To do:
Which of the lines in the data below contain the string "contre"? Copy each of them.

Page-level text extractions:
┄┄┄┄┄┄┄┄┄┄┄┄┄┄┄┄┄┄┄┄
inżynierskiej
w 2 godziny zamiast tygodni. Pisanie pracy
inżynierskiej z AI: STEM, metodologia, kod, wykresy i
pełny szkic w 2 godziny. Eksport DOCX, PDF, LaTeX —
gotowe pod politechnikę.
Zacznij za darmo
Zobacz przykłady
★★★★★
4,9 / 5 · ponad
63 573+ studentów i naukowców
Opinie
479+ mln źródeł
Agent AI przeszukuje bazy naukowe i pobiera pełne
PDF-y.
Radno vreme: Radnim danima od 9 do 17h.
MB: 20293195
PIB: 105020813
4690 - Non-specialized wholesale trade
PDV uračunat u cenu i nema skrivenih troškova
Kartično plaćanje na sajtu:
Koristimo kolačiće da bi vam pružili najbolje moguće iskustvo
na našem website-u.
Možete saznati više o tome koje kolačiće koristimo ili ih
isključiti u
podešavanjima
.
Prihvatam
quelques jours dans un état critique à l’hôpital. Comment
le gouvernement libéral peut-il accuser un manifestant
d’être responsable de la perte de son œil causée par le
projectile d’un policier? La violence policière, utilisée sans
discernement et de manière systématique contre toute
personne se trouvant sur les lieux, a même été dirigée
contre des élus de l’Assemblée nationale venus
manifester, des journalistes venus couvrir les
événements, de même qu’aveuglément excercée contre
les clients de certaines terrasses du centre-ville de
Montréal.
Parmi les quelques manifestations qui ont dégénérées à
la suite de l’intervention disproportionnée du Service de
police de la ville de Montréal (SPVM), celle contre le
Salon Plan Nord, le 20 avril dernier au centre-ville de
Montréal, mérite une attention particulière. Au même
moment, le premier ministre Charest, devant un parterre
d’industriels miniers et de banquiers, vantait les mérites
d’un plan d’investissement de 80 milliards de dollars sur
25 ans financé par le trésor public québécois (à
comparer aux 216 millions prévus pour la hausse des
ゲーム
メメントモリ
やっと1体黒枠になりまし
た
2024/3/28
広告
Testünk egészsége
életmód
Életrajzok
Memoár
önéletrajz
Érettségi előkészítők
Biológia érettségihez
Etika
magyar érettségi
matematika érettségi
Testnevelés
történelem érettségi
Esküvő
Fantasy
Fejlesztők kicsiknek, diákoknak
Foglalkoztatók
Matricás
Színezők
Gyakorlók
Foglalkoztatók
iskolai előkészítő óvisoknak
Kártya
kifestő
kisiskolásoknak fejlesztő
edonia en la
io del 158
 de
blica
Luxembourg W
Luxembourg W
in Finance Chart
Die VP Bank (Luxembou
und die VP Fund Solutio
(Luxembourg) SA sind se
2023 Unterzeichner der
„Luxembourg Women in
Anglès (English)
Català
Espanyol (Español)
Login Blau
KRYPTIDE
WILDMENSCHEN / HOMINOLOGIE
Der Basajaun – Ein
┄┄┄┄┄┄┄┄┄┄┄┄┄┄┄┄┄┄┄┄
Response box:
discernement et de manière systématique contre toute
contre des élus de l’Assemblée nationale venus
événements, de même qu’aveuglément excercée contre
police de la ville de Montréal (SPVM), celle contre le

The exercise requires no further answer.